### What is expected
Every line of the listing belongs in your answer exactly as written; the images do not.

Start of Entries shown

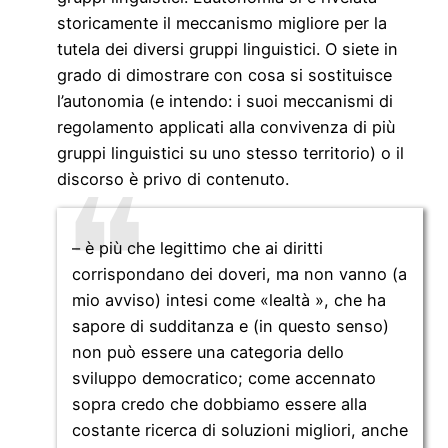
storicamente il meccanismo migliore per la
tutela dei diversi gruppi linguistici. O siete in
grado di dimostrare con cosa si sostituisce
l’autonomia (e intendo: i suoi meccanismi di
regolamento applicati alla convivenza di più
gruppi linguistici su uno stesso territorio) o il
discorso è privo di contenuto.
– è più che legittimo che ai diritti
corrispondano dei doveri, ma non vanno (a
mio avviso) intesi come «lealtà », che ha
sapore di sudditanza e (in questo senso)
non può essere una categoria dello
sviluppo democratico; come accennato
sopra credo che dobbiamo essere alla
costante ricerca di soluzioni migliori, anche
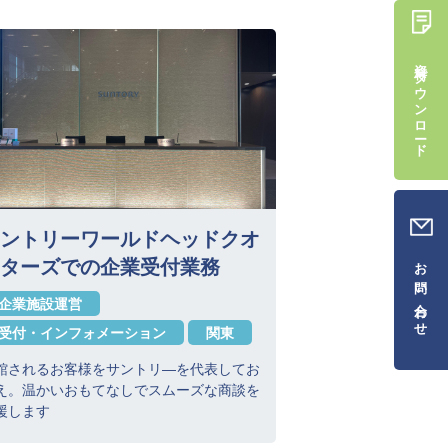
資料ダウンロード
ントリーワールドヘッドクオ
お問い合わせ
ターズでの企業受付業務
企業施設運営
受付・インフォメーション
関東
館されるお客様をサントリ―を代表してお
え。温かいおもてなしでスムーズな商談を
援します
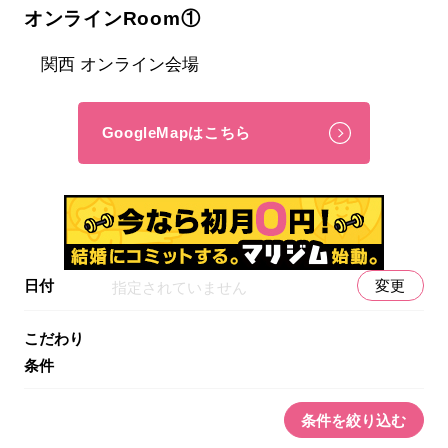
オンラインRoom①
関西 オンライン会場
GoogleMapはこちら
日付
変更
指定されていません
こだわり
条件
条件を絞り込む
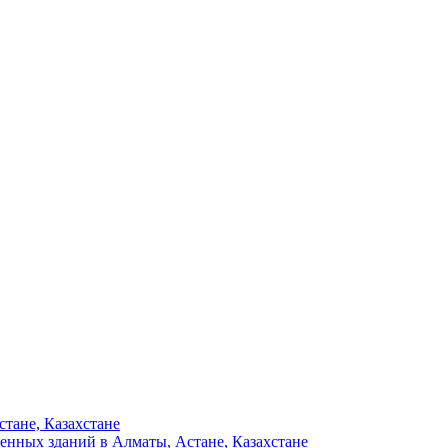
тане, Казахстане
енных зданий в Алматы, Астане, Казахстане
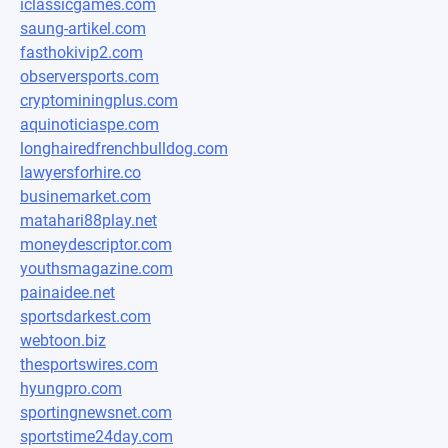
iclassicgames.com
saung-artikel.com
fasthokivip2.com
observersports.com
cryptominingplus.com
aquinoticiaspe.com
longhairedfrenchbulldog.com
lawyersforhire.co
businemarket.com
matahari88play.net
moneydescriptor.com
youthsmagazine.com
painaidee.net
sportsdarkest.com
webtoon.biz
thesportswires.com
hyungpro.com
sportingnewsnet.com
sportstime24day.com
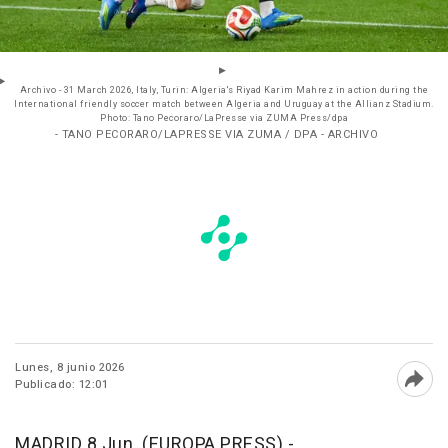
Archivo - 31 March 2026, Italy, Turin: Algeria's Riyad Karim Mahrez in action during the
International friendly soccer match between Algeria and Uruguay at the Allianz Stadium.
Photo: Tano Pecoraro/LaPresse via ZUMA Press/dpa
- TANO PECORARO/LAPRESSE VIA ZUMA / DPA - ARCHIVO
Lunes, 8 junio 2026
Publicado: 12:01
Abri
MADRID 8 Jun. (EUROPA PRESS) -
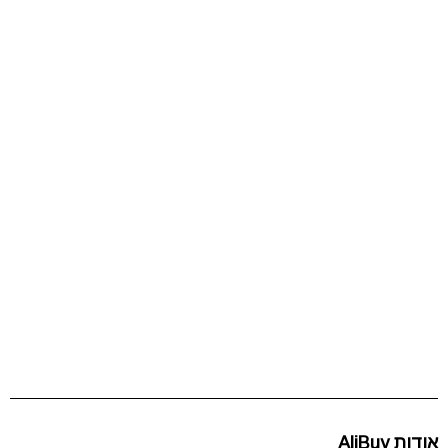
אודות AliBuy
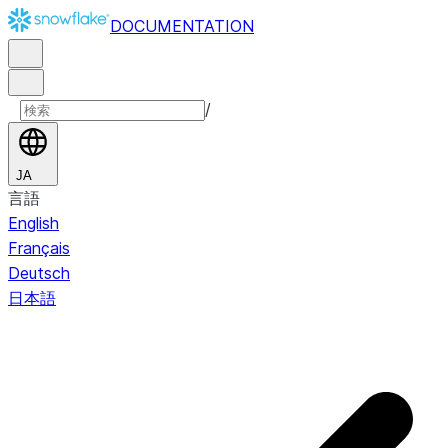
DOCUMENTATION
/
JA
言語
English
Français
Deutsch
日本語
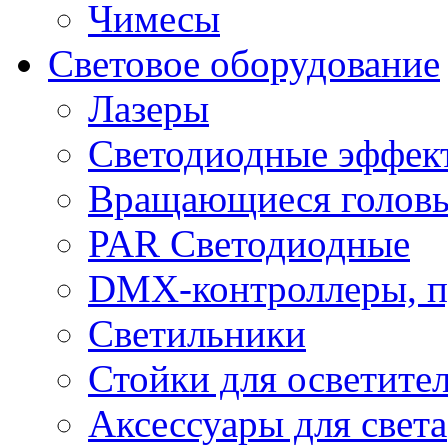
Чимесы
Световое оборудование
Лазеры
Светодиодные эффек
Вращающиеся голов
PAR Светодиодные
DMX-контроллеры, п
Светильники
Стойки для осветите
Аксессуары для света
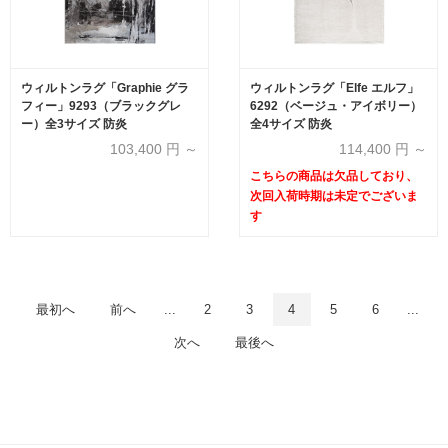
ウィルトンラグ「Graphie グラ
ウィルトンラグ「Elfe エルフ」
フィー」9293（ブラックグレ
6292（ベージュ・アイボリー）
ー）全3サイズ 防炎
全4サイズ 防炎
103,400
円 ～
114,400
円 ～
こちらの商品は欠品しており、
次回入荷時期は未定でございま
す
最初へ
前へ
...
2
3
4
5
6
...
次へ
最後へ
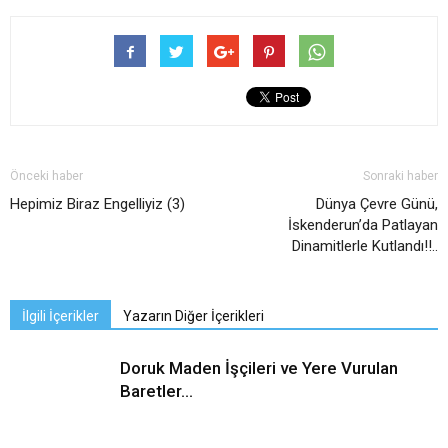
Önceki haber
Sonraki haber
Hepimiz Biraz Engelliyiz (3)
Dünya Çevre Günü,
İskenderun’da Patlayan
Dinamitlerle Kutlandı!!..
İlgili İçerikler
Yazarın Diğer İçerikleri
Doruk Maden İşçileri ve Yere Vurulan
Baretler…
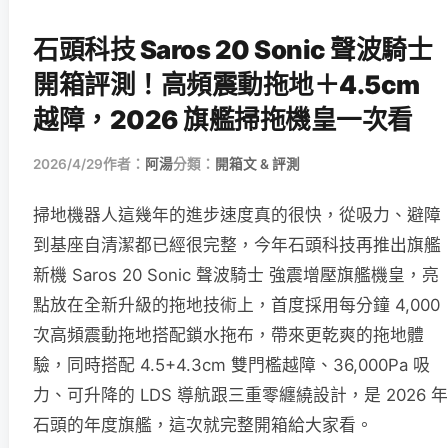
石頭科技 Saros 20 Sonic 聲波騎士
開箱評測！高頻震動拖地＋4.5cm
越障，2026 旗艦掃拖機皇一次看
2026/4/29
作者：
阿湯
分類：
開箱文 & 評測
掃地機器人這幾年的進步速度真的很快，從吸力、避障
到基座自清潔都已經很完整，今年石頭科技再推出旗艦
新機 Saros 20 Sonic 聲波騎士 強震增壓旗艦機皇，亮
點放在全新升級的拖地技術上，首度採用每分鐘 4,000
次高頻震動拖地搭配鎖水拖布，帶來更乾爽的拖地體
驗，同時搭配 4.5+4.3cm 雙門檻越障、36,000Pa 吸
力、可升降的 LDS 導航跟三重零纏繞設計，是 2026 年
石頭的年度旗艦，這次就完整開箱給大家看。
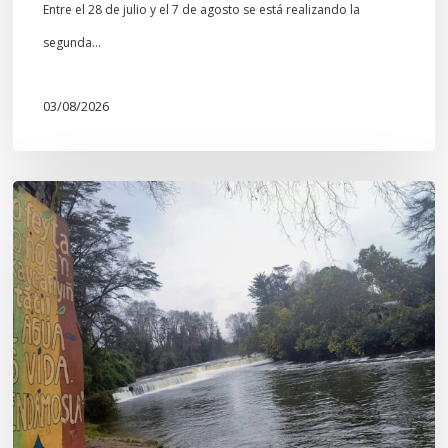
Entre el 28 de julio y el 7 de agosto se está realizando la
segunda…
03/08/2026
En
defensa
del
Salto
Donguil
y
el
territorio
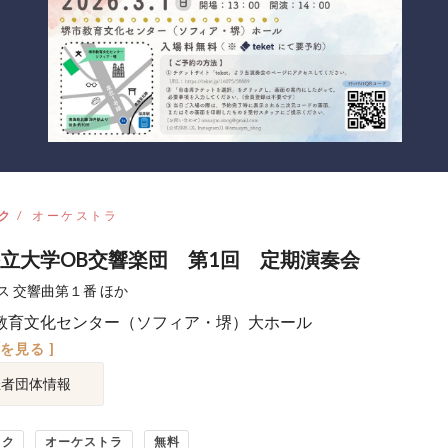
ク
オーケストラ
立大学OB交響楽団 第1回 定期演奏会
ス 交響曲第１番 ほか
教育文化センター（ソフィア・堺）大ホール
図を見る ]
催者団体情報
ック
オーケストラ
無料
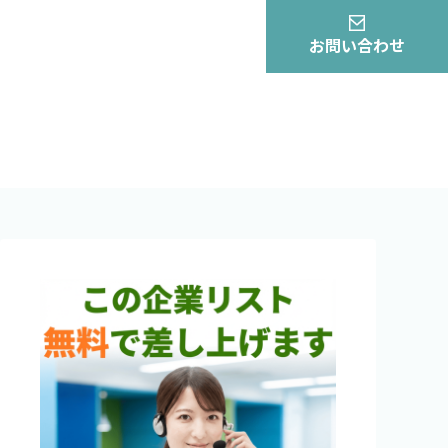
お問い合わせ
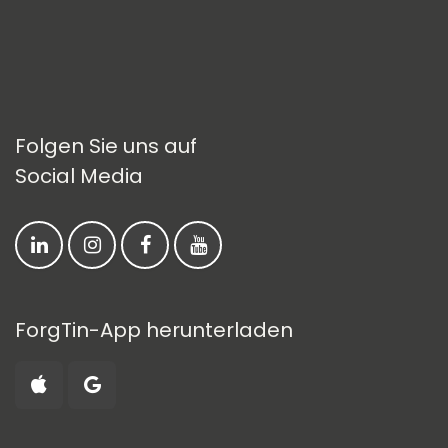
Folgen Sie uns auf
Social Media
ForgTin-App herunterladen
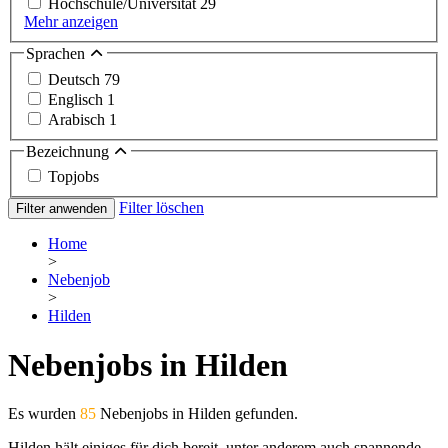
Hochschule/Universität
29
Mehr anzeigen
Sprachen
Deutsch
79
Englisch
1
Arabisch
1
Bezeichnung
Topjobs
Filter löschen
Filter anwenden
Home
>
Nebenjob
>
Hilden
Nebenjobs in Hilden
Es wurden
85
Nebenjobs in Hilden gefunden.
Hilden hält einiges für dich bereit, unter anderem auch spannende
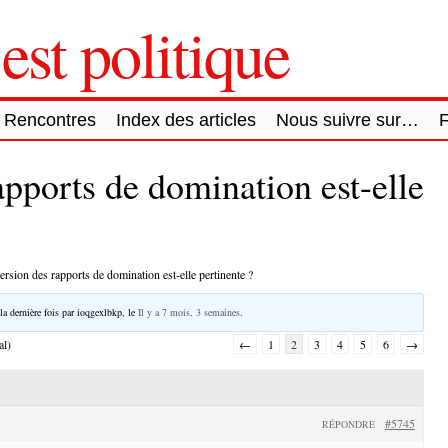
est politique
Rencontres
Index des articles
Nous suivre sur…
apports de domination est-elle
ersion des rapports de domination est-elle pertinente ?
la dernière fois par
ioqgexlbkp
, le
Il y a 7 mois, 3 semaines
.
al)
←
1
2
3
4
5
6
→
#5745
RÉPONDRE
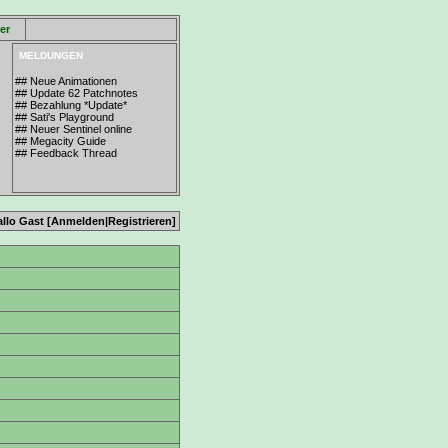
ler
MELDUNGEN
## Neue Animationen
## Update 62 Patchnotes
## Bezahlung *Update*
## Sati's Playground
## Neuer Sentinel online
## Megacity Guide
## Feedback Thread
allo Gast [
Anmelden
|
Registrieren
]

End of Entries shown

### Solution for this task
storicamente il meccanismo migliore per la
tutela dei diversi gruppi linguistici. O siete in
grado di dimostrare con cosa si sostituisce
l’autonomia (e intendo: i suoi meccanismi di
regolamento applicati alla convivenza di più
gruppi linguistici su uno stesso territorio) o il
discorso è privo di contenuto.
– è più che legittimo che ai diritti
corrispondano dei doveri, ma non vanno (a
mio avviso) intesi come «lealtà », che ha
sapore di sudditanza e (in questo senso)
non può essere una categoria dello
sviluppo democratico; come accennato
sopra credo che dobbiamo essere alla
costante ricerca di soluzioni migliori, anche
資料ダウンロード
ントリーワールドヘッドクオ
お問い合わせ
ターズでの企業受付業務
企業施設運営
受付・インフォメーション
関東
館されるお客様をサントリ―を代表してお
え。温かいおもてなしでスムーズな商談を
援します
オンラインRoom①
関西 オンライン会場
GoogleMapはこちら
日付
変更
指定されていません
こだわり
条件
条件を絞り込む
тане, Казахстане
енных зданий в Алматы, Астане, Казахстане
iclassicgames.com
saung-artikel.com
fasthokivip2.com
observersports.com
cryptominingplus.com
aquinoticiaspe.com
longhairedfrenchbulldog.com
lawyersforhire.co
businemarket.com
matahari88play.net
moneydescriptor.com
youthsmagazine.com
painaidee.net
sportsdarkest.com
webtoon.biz
thesportswires.com
hyungpro.com
sportingnewsnet.com
sportstime24day.com
Archivo - 31 March 2026, Italy, Turin: Algeria's Riyad Karim Mahrez in action during the
International friendly soccer match between Algeria and Uruguay at the Allianz Stadium.
Photo: Tano Pecoraro/LaPresse via ZUMA Press/dpa
- TANO PECORARO/LAPRESSE VIA ZUMA / DPA - ARCHIVO
Lunes, 8 junio 2026
Publicado: 12:01
Abri
MADRID 8 Jun. (EUROPA PRESS) -
אודות AliBuy
DOCUMENTATION
/
JA
言語
English
Français
Deutsch
日本語
Чимесы
Световое оборудование
Лазеры
Светодиодные эффек
Вращающиеся голов
PAR Светодиодные
DMX-контроллеры, п
Светильники
Стойки для осветите
Аксессуары для света
ウィルトンラグ「Graphie グラ
ウィルトンラグ「Elfe エルフ」
フィー」9293（ブラックグレ
6292（ベージュ・アイボリー）
ー）全3サイズ 防炎
全4サイズ 防炎
103,400
円 ～
114,400
円 ～
こちらの商品は欠品しており、
次回入荷時期は未定でございま
す
最初へ
前へ
...
2
3
4
5
6
...
次へ
最後へ
Önceki haber
Sonraki haber
Hepimiz Biraz Engelliyiz (3)
Dünya Çevre Günü,
İskenderun’da Patlayan
Dinamitlerle Kutlandı!!..
İlgili İçerikler
Yazarın Diğer İçerikleri
Doruk Maden İşçileri ve Yere Vurulan
Baretler…
石頭科技 Saros 20 Sonic 聲波騎士
開箱評測！高頻震動拖地＋4.5cm
越障，2026 旗艦掃拖機皇一次看
2026/4/29
作者：
阿湯
分類：
開箱文 & 評測
掃地機器人這幾年的進步速度真的很快，從吸力、避障
到基座自清潔都已經很完整，今年石頭科技再推出旗艦
新機 Saros 20 Sonic 聲波騎士 強震增壓旗艦機皇，亮
點放在全新升級的拖地技術上，首度採用每分鐘 4,000
次高頻震動拖地搭配鎖水拖布，帶來更乾爽的拖地體
驗，同時搭配 4.5+4.3cm 雙門檻越障、36,000Pa 吸
力、可升降的 LDS 導航跟三重零纏繞設計，是 2026 年
石頭的年度旗艦，這次就完整開箱給大家看。
Entre el 28 de julio y el 7 de agosto se está realizando la
segunda…
03/08/2026
En
defensa
del
Salto
Donguil
y
el
territorio
ク
オーケストラ
立大学OB交響楽団 第1回 定期演奏会
ス 交響曲第１番 ほか
教育文化センター（ソフィア・堺）大ホール
図を見る ]
催者団体情報
ック
オーケストラ
無料
お問い合わせ
Folgen Sie uns auf
Social Media
ForgTin-App herunterladen
Hochschule/Universität
29
Mehr anzeigen
Sprachen
Deutsch
79
Englisch
1
Arabisch
1
Bezeichnung
Topjobs
Filter löschen
Filter anwenden
Home
>
Nebenjob
>
Hilden
Nebenjobs in Hilden
Es wurden
85
Nebenjobs in Hilden gefunden.
Hilden hält einiges für dich bereit, unter anderem auch spannende
est politique
Rencontres
Index des articles
Nous suivre sur…
apports de domination est-elle
ersion des rapports de domination est-elle pertinente ?
la dernière fois par
ioqgexlbkp
, le
Il y a 7 mois, 3 semaines
.
al)
←
1
2
3
4
5
6
→
#5745
RÉPONDRE
ler
MELDUNGEN
## Neue Animationen
## Update 62 Patchnotes
## Bezahlung *Update*
## Sati's Playground
## Neuer Sentinel online
## Megacity Guide
## Feedback Thread
allo Gast [
Anmelden
|
Registrieren
]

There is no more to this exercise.